Source material Block Start

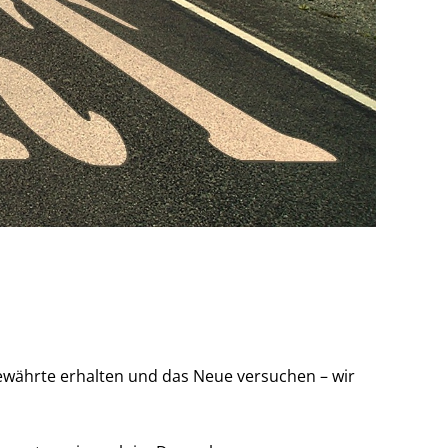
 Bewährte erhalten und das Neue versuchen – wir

Source material Block End
Source material Block Start

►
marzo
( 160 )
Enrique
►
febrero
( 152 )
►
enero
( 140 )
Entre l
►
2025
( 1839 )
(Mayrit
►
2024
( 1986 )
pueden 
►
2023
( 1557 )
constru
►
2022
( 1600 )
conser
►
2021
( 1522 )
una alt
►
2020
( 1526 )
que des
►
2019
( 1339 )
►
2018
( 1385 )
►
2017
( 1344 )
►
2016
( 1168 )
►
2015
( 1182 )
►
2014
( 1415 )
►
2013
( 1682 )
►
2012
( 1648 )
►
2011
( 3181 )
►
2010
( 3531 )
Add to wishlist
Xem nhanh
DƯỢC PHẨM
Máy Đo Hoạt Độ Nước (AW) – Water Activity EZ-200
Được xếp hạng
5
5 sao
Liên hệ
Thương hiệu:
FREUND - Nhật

Source material Block End
Source material Block Start

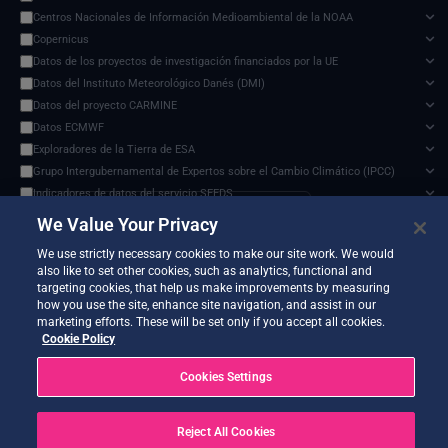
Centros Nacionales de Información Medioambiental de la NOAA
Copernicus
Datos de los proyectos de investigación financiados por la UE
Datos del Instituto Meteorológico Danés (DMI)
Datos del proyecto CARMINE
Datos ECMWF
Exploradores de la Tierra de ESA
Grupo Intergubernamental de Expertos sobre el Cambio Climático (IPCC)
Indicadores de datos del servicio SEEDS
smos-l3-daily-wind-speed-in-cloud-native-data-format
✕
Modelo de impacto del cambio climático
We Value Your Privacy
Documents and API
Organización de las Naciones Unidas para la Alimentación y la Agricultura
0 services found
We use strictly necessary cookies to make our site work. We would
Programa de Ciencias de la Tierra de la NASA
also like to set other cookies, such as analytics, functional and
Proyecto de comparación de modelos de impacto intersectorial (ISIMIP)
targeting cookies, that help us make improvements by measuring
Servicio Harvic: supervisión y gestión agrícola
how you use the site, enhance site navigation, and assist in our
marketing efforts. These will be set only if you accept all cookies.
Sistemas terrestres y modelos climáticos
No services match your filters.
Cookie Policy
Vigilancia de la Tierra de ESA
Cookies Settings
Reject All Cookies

Source material Block End

How to complete this task → Reproduce every line of the material above that has the string "modelos".

Answer area →
Proyecto de comparación de modelos de impacto intersectorial (ISIMIP)
Sistemas terrestres y modelos climáticos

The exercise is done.